Secondary Logo

Journal Logo

Institutional members access full text with Ovid®

The role of functional status on the relationship between blood pressure and cognitive decline

the Cardiovascular Health Study

Miller, Lindsay M.a; Peralta, Carmen A.b; Fitzpatrick, Annette L.c; Wu, Chenkaid; Psaty, Bruce M.e,f; Newman, Anne B.g; Odden, Michelle C.a,h

doi: 10.1097/HJH.0000000000002102

Objective: To examine whether self-reported functional status modified the association between blood pressure (BP) and cognitive decline among older adults.

Methods: The study included 2097 US adults aged 75 years and older from the Cardiovascular Health Study, followed for up to 6 years.

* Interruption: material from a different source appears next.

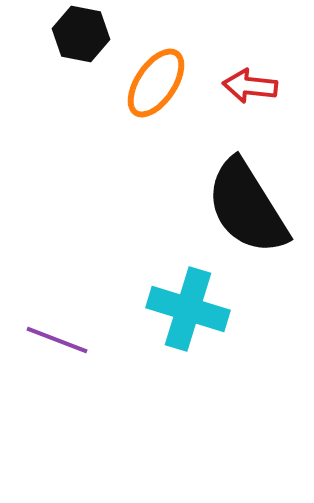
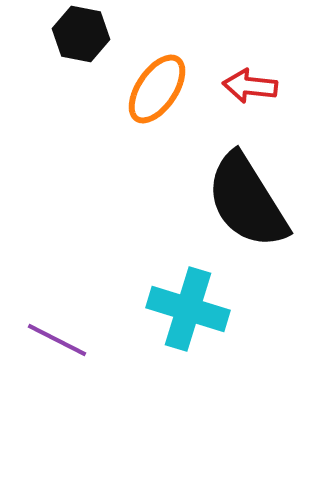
orange ellipse: moved 1 px right, 6 px down
black semicircle: moved 6 px up
purple line: rotated 6 degrees clockwise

Functional status was ascertained by self-reported limitation in activities of daily living (ADL; none vs. any). Cognitive function was assessed by the Modified Mini Mental State Exam (3MSE). We used linear mixed models to examine whether the presence of at least one ADL limitation modified the association between BP and cognitive decline. Potential confounders included demographics, physiologic measures, antihypertensive medication use and apolipoprotein E ε4 allele. We conducted stratified analyses for significant interactions between BP and ADL.

Results: The association between BP and change in 3MSE differed by baseline ADL limitation. Among participants without ADL limitation, elevated systolic BP (≥140 mmHg) was associated with a 0.15 decrease (95% CI −0.24 to −0.07); P value for interaction less than 0.001, whereas in those with an ADL limitation, elevated systolic BP was independently associated with a 0.30 increase in 3MSE scores per year (95% CI 0.06–0.55). Elevated diastolic BP (≥80 mmHg) was associated with an increase in cognitive function in both groups, although the increase was greater in those with ADL limitation (0.47 points per year vs. 0.18 points per year, P value for interaction = 0.01).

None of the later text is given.